In heparin's case, some researchers estimate that about 80 percent of the raw active ingredient in heparin is produced in China.
There are some alternatives to using porcine-derived heparin, though.
A synthetic heparin is on the market that could be substituted for the porcine drug. However, pharmaceutical companies produce substantially less of the synthetic drug, making it an unreliable backup.
Another alternative is to introduce a type of heparin that is produced from bovine intestines -- something the FDA has been encouraging drug companies to do for several years.

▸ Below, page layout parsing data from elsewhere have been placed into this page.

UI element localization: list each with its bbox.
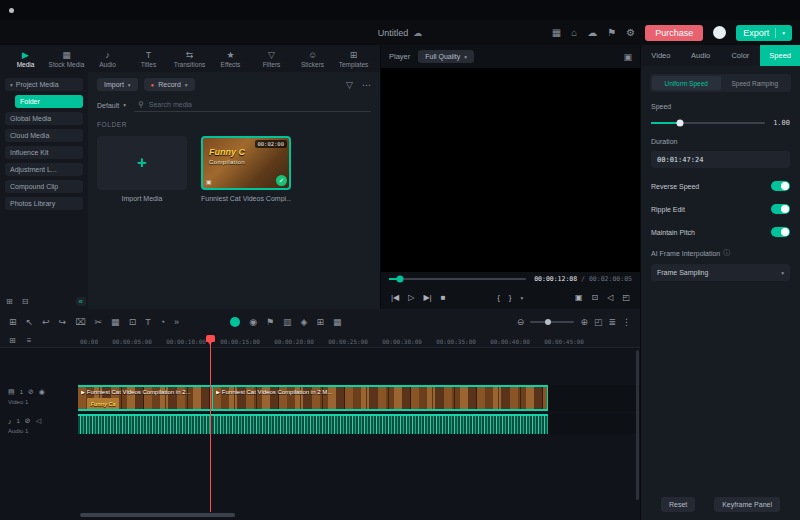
quality-dropdown[interactable]: Full Quality ▾ [418,50,474,63]
playhead-handle[interactable] [206,335,215,342]
track-manager-icon[interactable]: ⊞ [9,317,17,327]
delete-icon[interactable]: ⌧ [75,317,85,327]
zoom-slider[interactable] [530,321,574,323]
new-folder-icon[interactable]: ⊞ [6,297,13,306]
sidebar-item-photos-library[interactable]: Photos Library [5,197,83,210]
tab-speed[interactable]: Speed [760,45,800,66]
sidebar-item-compound-clip[interactable]: Compound Clip [5,180,83,193]
add-track-icon[interactable]: ⊞ [9,336,16,345]
fullscreen-icon[interactable]: ◰ [622,293,630,302]
lock-icon[interactable]: ⊘ [25,417,31,425]
crop-icon[interactable]: ⊡ [592,293,599,302]
import-button[interactable]: Import ▾ [97,78,138,91]
video-preview[interactable] [381,68,640,272]
horizontal-scrollbar[interactable] [80,513,235,517]
device-icon[interactable]: ⌂ [571,27,577,38]
tab-stock-media[interactable]: ▦ Stock Media [46,50,87,68]
notification-icon[interactable]: ⚑ [607,27,616,38]
tab-transitions[interactable]: ⇆ Transitions [169,50,210,68]
mark-out-icon[interactable]: } [509,293,512,302]
avatar[interactable] [713,26,726,39]
audio-clip-1[interactable] [78,414,212,434]
split-screen-icon[interactable]: ▥ [283,317,292,327]
chroma-key-icon[interactable]: ⊞ [317,317,325,327]
tab-effects[interactable]: ★ Effects [210,50,251,68]
speed-ramping-tab[interactable]: Speed Ramping [721,76,790,90]
timeline-ruler[interactable]: ⊞ ≡ 00:00 00:00:05:00 00:00:10:00 00:00:… [0,334,640,348]
preview-mode-icon[interactable]: ▣ [623,52,632,62]
zoom-in-icon[interactable]: ⊕ [580,317,588,327]
settings-icon[interactable]: ⚙ [626,27,635,38]
sidebar-item-adjustment-layer[interactable]: Adjustment L... [5,163,83,176]
record-button[interactable]: ● Record ▾ [144,78,195,91]
ai-interpolation-dropdown[interactable]: Frame Sampling ▾ [651,264,790,281]
import-media-tile[interactable]: + Import Media [97,136,187,202]
tab-filters[interactable]: ▽ Filters [251,50,292,68]
seek-handle[interactable] [396,276,403,283]
filter-icon[interactable]: ▽ [346,80,353,90]
chevron-down-icon[interactable]: ▾ [521,295,524,301]
ripple-edit-toggle[interactable] [771,204,790,214]
cloud-icon[interactable]: ☁ [587,27,597,38]
delete-folder-icon[interactable]: ⊟ [22,297,29,306]
sidebar-item-global-media[interactable]: Global Media [5,112,83,125]
tab-titles[interactable]: T Titles [128,50,169,68]
pointer-tool-icon[interactable]: ↖ [26,317,34,327]
sort-dropdown[interactable]: Default ▾ [97,102,126,109]
redo-icon[interactable]: ↪ [59,317,67,327]
tab-media[interactable]: ▶ Media [5,50,46,68]
sidebar-item-cloud-media[interactable]: Cloud Media [5,129,83,142]
snapshot-icon[interactable]: ▣ [575,293,583,302]
crop-tool-icon[interactable]: ⊡ [129,317,137,327]
clip-thumbnail[interactable]: Funny C Compilation 00:02:00 ▣ ✓ [201,136,291,190]
seek-bar[interactable] [389,278,526,280]
import-media-dropzone[interactable]: + [97,136,187,190]
lock-icon[interactable]: ⊘ [28,388,34,396]
marker-icon[interactable]: ⚑ [266,317,274,327]
tab-color[interactable]: Color [721,45,761,66]
text-tool-icon[interactable]: T [145,317,151,327]
volume-icon[interactable]: ◁ [607,293,613,302]
export-button[interactable]: Export ▾ [736,25,792,41]
mark-in-icon[interactable]: { [497,293,500,302]
tab-stickers[interactable]: ☺ Stickers [292,50,333,68]
cloud-sync-icon[interactable]: ☁ [413,28,422,38]
speed-slider[interactable] [651,122,765,124]
more-vertical-icon[interactable]: ⋮ [622,317,631,327]
stop-icon[interactable]: ■ [441,293,446,302]
tab-video[interactable]: Video [641,45,681,66]
detach-icon[interactable]: ▦ [111,317,120,327]
fit-timeline-icon[interactable]: ◰ [594,317,603,327]
sidebar-item-project-media[interactable]: ▾ Project Media [5,78,83,91]
maintain-pitch-toggle[interactable] [771,227,790,237]
collapse-sidebar-icon[interactable]: « [76,297,86,306]
mic-icon[interactable]: ◉ [249,317,257,327]
eye-icon[interactable]: ◉ [39,388,45,396]
layout-icon[interactable]: ▦ [552,27,561,38]
more-options-icon[interactable]: ⋯ [362,80,371,90]
reset-button[interactable]: Reset [661,497,695,512]
undo-icon[interactable]: ↩ [42,317,50,327]
playhead[interactable] [210,335,211,512]
media-clip-tile[interactable]: Funny C Compilation 00:02:00 ▣ ✓ Funnies… [201,136,291,202]
grid-view-icon[interactable]: ▦ [333,317,342,327]
speed-slider-handle[interactable] [676,120,683,127]
chevron-down-icon[interactable]: ▾ [782,30,785,36]
split-icon[interactable]: ✂ [95,317,103,327]
play-icon[interactable]: ▷ [408,293,414,302]
next-frame-icon[interactable]: ▶| [423,293,431,302]
tab-templates[interactable]: ⊞ Templates [333,50,374,68]
window-control-dot[interactable] [9,8,14,13]
tab-audio[interactable]: ♪ Audio [87,50,128,68]
vertical-scrollbar[interactable] [636,350,639,500]
zoom-out-icon[interactable]: ⊖ [517,317,525,327]
video-clip-1[interactable]: Funny Ca ▶ Funniest Cat Videos Compilati… [78,385,212,411]
tab-audio-props[interactable]: Audio [681,45,721,66]
more-tools-icon[interactable]: » [174,317,179,327]
sidebar-item-folder[interactable]: Folder [15,95,83,108]
info-icon[interactable]: ⓘ [723,248,730,258]
voiceover-record-button[interactable] [230,317,240,327]
duration-input[interactable]: 00:01:47:24 [651,151,790,168]
purchase-button[interactable]: Purchase [645,25,703,41]
uniform-speed-tab[interactable]: Uniform Speed [652,76,721,90]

Bovine-derived heparin was used in the United States from the 1940s until the 1990s, when bovine spongiform encephalopathy -- mad cow disease -- was reported in Europe. At that point, drug manufacturers voluntarily switched to porcine-derived heparin, and the bovine drug fell from use.
The switch worked well until 2008, when another viral disease swept through China's hog population, killing some 40 million animals. Then, as now, the majority of the world's heparin was produced in China. So, the supply shortage and price inflation of pig intestines that led Chinese heparin producers to secretly substitute a "fake" synthetic heparin product for the animal-derived one, Mourao said.
The synthetic product behaved like heparin, but had several life-threatening side effects. At least 80 people died as a direct result, and hundreds more around the world suffered severe reactions before regulatory agencies realized what had happened and recalled the drug.
Ever since, researchers around the world have looked into re-introducing the bovine-sourced heparin as a way to diversify the supply -- and avoid situations like the one heparin suppliers currently facing.
But it has not happened yet.
"When you're doing pharmaceutical manufacturing, it's a little different than cooking in the kitchen," said Henri Manasse, a professor emeritus of pharmacy systems, outcomes and policy at the University of Illinois at Chicago. "This is a highly complex process that has to meet national and international standards."
Several issues must be overcome before bovine heparin can enter the market. The two animals produce raw material that differs in strength, and researchers are looking for a way that they can be used together.
It's unclear if the solution will arrive in time to prevent the predicted shortage from African swine fever. But it is clear that failure to mitigate such a shortage could have very serious implications for hospitalized patients around the world.
"It would be a very big deal," Ganio said. "We use heparin a lot. We use it to prevent clots in patients who are bed bound and can't move around. We use it to treat clots. We use it to prevent clots in cardiac patients."
It is also used during surgeries and dialysis to prevent deadly clotting.
"It's very concerning," Ganio said. "But, the reality is we have no idea what the impact will be. And that is very frustrating. We need more transparency."